I. La Leçon d'Histoire. Joseph Charles d’Ornano et son fils étaient loin, bien loin de l’effervescence de la cour du Roi de France, ils n’entendaient que les crépitements de leur feu de camp et quelques bruits nocturnes sans doute causés par le vent où quelques petits animaux situés non loin du campement.

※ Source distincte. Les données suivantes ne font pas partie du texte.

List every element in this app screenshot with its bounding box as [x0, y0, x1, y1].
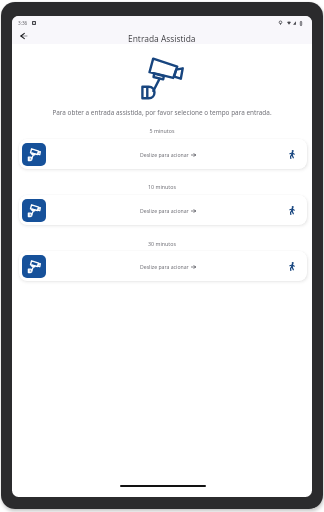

Mais plutôt que de s’inquiéter de cela, le noble passa une main dans sa barbe brune tout en regardant un Sampiero alors âgé de dix ans.
« Tu sais mon fils, souvent les prédateurs ne sont pas ceux qui paraissent le plus menaçants, les plus terrifiants... » D’abord l’enfant ne comprit pas immédiatement le sens de la phrase de son père, qui de prime abord semblait plutôt hors-contexte, mais après quelques secondes, le vieil homme soupira longuement avant de se redresser – ce qui fit craquer son dos – et de prendre un air sérieux, air que son gamin ne connaissait que trop bien. C’était celui qu’il prenait avant de commencer ces longues et interminables leçons de morales, d’ordinaire le sale gosse faisait tout pour éviter ces sermons, mais cette fois-ci, il était perdu au beau milieu de la France et n’allait pas pouvoir y échapper.
«
Tu sais ton grand-père était un homme brillant ! Il consacra la majeure partie de sa vie à servir la Couronne de France et permis à notre famille de gagner ses lettres de noblesses. »
Le regretté Alphonse d’Ornano avait en effet passé sa vie à défendre le Roi Henri III et cela lui avait valu d’être nommé Maréchal de France et d’obtenir le titre de Chevalier de l’Ordre du Saint Esprit. Une récompense exceptionnelle, qui n’était réserver qu’à une minorité d’hommes d’exceptions, des hommes qui avaient su trouver grâce aux yeux du monarque suprême. Mais après avoir avalé quelques gorgées de vin, Joseph Charles d’Ornano se racla la gorge et continua son discours :
«
Mon frère Jean-Baptiste fit la même chose avec le Roi Louis XIII, il lui était entièrement dévoué, mais cette dévotion et l’amour que lui portait le Roi, attira l’attention des vautours de la cour qui se dépêchèrent de l’éliminer avant qu’il ne prenne trop d’importance. C’est de ça dont je te parlais, la Cour du Roi est remplie de prédateurs, qui n’hésiteront pas à te poignarder dans le dos si tu t’approches trop de leur souverain bien aimé… »
Cette fois-ci la morale du vieux Joseph Charles intéressait l’enfant turbulant qui ne prononça pas un mot et se contenta de l’écouter et de le regarder avec attention. On lui avait longtemps dit que son oncle Jean-Baptiste était mort d’une pneumonie mal soignée, c’était la première fois qu’on lui disait la vérité, le pauvre bougre avait été éliminé par Richelieu, jaloux de sa proximité avec le Roi et de sa popularité grandissante. C’est alors que Sampiero comprit que la noblesse était un privilège, mais également un cadeau empoisonné, lui qui avait été éduqué par un père modeste et simple, semblait être à des années lumières de tous les rapaces qu’il allait devoir affronter ces prochaines années.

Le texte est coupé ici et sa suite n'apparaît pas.